To build a phenomenal referral marketing system, you need to under- stand networking and how to build rapport quickly.
First, dress well. Did you know that people make 11 important assumptions about you in the first 30 seconds of meeting you? Most of this happens before you even open your mouth! First impressions last, so you want to make it a good one!
My personal view is that this is an area where many small business owners and professionals are failing. We have become so casual in our culture that we aren’t even aware of the impact of dressing professionally. You’ll learn in the leadership chapter that leadership is influence. You influence others in how you dress and groom yourself. Positively or negatively.
My goal is to always be dressed sharp without over-doing it. If you are going to build powerful business relationships, you need to look like a businessperson. Wear a sport coat and a tie if you are a man. Wear a dress or nice pantsuit if you are a woman.
Make sure your clothing is professionally pressed, your shoes are shined and your accessories are appropriate. Your hair should be well groomed, your fingernails clipped and clean; be clean shaven, and keep some breath mints with you at all times! No one likes spending time with someone whose breath could melt butter!
Always have business cards (or brochures) with you. Don’t go anywhere without business cards! Keep a stack in your pocket, a stack in the car, and keep your extra supply wherever you keep your car keys! When you meet people, always get their cards. It is much more important for you to get their cards, because there is no guarantee that they will call you, so be sure to follow up with them.
Be gracious. When you are in a networking environment, you are not there for you! You’re not there to eat and take advantage of the food and drink. You are there to build relationships, so prefer others before yourself. Be polite and kind. Be positive and likeable.
Avoid getting into negative conversations. Sometimes you will run into people at networking groups who want to talk about the weather or com- plain about the food, or whatever. Keeping in mind that you are not there for you, avoid these conversations. They are not productive and they bring everybody down.
Don’t stand in the corner all alone. Instead, identify those who could be good referral sources for you and strike up a conversation. When you begin speaking with them, instead of being anxious to share what you do, show interest in what they do. Find out as much as you can about them and their business. This will come in handy when you get to talk about your business. People love nothing more than to talk about themselves and their business. In fact, a great exercise is to practice asking as many questions as possible without saying anything about yourself until they ask. Once they ask, that means they will listen closer to what you have to say.
Listen emphatically. Instead of half way listening (called “selective” listen- ing), listen closely to what the other person is saying. Use nods and positive affirmations to let them know you are interested in what they are saying.

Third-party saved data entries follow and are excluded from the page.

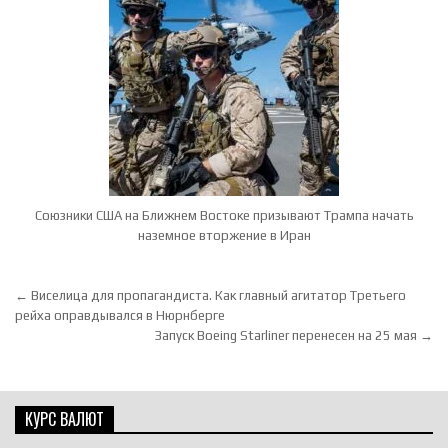
Союзники США на Ближнем Востоке призывают Трампа начать
наземное вторжение в Иран
Навигация по записям
← Виселица для пропагандиста. Как главный агитатор Третьего
рейха оправдывался в Нюрнберге
Запуск Boeing Starliner перенесен на 25 мая →
КУРС ВАЛЮТ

Even if you aren’t, you should be—at least from the standpoint of how you will build a professional relationship with this person. Try to discover ways you can help them with their business and add value to them.
Remember why you are there! You are there to build your business. To build relationships, to find out how you can help others so they will in turn help you. You are not there for personal reasons. Keep your goals in mind and make the time investment worthwhile.
Immediately put their name and address into a database. Every card you gather, immediately put the information into a database. If you are strapped for time, hire a high school or college student to do data entry for you. Then follow up immediately by sending the new contact a “Nice to Meet You” let- ter or card and an info pack. You should develop an information pack that shows why prospects should use you over someone else.
Mail something to them every month. Depending on your business, you should be mailing or emailing your clients and prospects every month to develop repeat business, referrals, and secure your position as the obvi- ous choice.
Put them on your calendar to call the following week or whenever you told them you would call. Remember, the “fortune is in the follow up.” But also remember that your goal is to make so many contacts that you don’t have to chase individual suspects to survive.